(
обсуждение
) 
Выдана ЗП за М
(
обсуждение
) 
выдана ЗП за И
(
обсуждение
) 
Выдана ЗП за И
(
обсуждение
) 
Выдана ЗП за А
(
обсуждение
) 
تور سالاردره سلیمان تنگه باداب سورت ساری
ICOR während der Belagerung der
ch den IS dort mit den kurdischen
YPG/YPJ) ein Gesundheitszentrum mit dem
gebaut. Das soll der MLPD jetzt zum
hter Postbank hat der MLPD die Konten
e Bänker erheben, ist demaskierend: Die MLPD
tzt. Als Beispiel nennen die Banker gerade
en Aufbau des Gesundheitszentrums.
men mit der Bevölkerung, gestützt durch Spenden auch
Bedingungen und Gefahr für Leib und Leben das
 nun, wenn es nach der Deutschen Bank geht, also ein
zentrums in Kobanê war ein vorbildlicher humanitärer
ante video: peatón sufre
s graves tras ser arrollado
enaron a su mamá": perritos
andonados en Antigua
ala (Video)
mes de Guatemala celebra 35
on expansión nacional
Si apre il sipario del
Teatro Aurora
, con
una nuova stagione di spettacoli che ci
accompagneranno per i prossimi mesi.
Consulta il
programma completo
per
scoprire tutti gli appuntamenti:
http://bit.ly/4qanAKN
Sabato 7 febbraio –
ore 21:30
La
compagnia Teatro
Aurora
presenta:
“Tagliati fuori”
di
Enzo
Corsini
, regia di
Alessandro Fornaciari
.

——

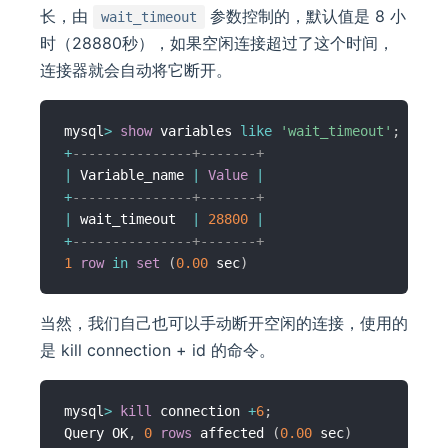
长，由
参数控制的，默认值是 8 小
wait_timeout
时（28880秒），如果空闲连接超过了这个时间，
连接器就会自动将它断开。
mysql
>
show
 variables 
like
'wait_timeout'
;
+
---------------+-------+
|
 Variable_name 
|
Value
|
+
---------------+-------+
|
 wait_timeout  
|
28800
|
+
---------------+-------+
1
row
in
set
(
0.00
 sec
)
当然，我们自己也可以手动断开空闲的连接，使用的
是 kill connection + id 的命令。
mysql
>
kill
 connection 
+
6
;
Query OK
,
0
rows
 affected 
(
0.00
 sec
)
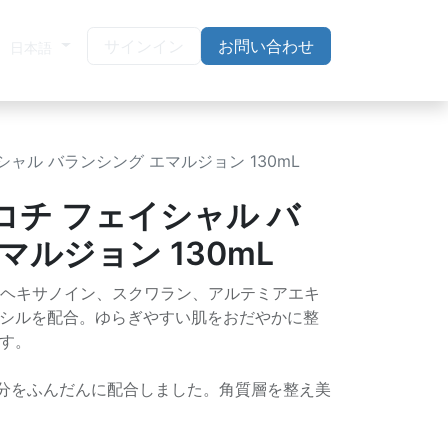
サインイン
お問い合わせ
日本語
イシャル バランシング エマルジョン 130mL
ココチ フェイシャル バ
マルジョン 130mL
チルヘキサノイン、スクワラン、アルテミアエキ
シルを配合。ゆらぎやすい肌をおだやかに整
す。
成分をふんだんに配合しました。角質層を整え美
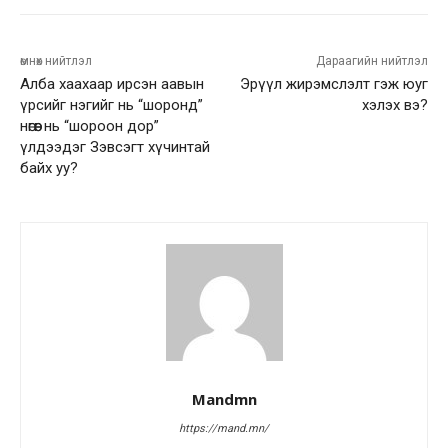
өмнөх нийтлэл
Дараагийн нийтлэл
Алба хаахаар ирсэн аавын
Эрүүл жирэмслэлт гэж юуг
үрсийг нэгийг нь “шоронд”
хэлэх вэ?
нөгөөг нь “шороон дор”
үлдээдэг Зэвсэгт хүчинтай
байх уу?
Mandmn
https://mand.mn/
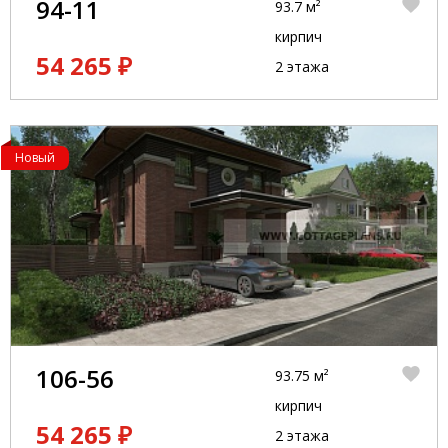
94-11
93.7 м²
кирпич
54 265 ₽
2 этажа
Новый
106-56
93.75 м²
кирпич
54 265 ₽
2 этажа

——

# [Exercise]
Read through the material above, and whenever a line contains "MLPD", copy it.

# [Answer to this task]
gebaut. Das soll der MLPD jetzt zum
hter Postbank hat der MLPD die Konten
e Bänker erheben, ist demaskierend: Die MLPD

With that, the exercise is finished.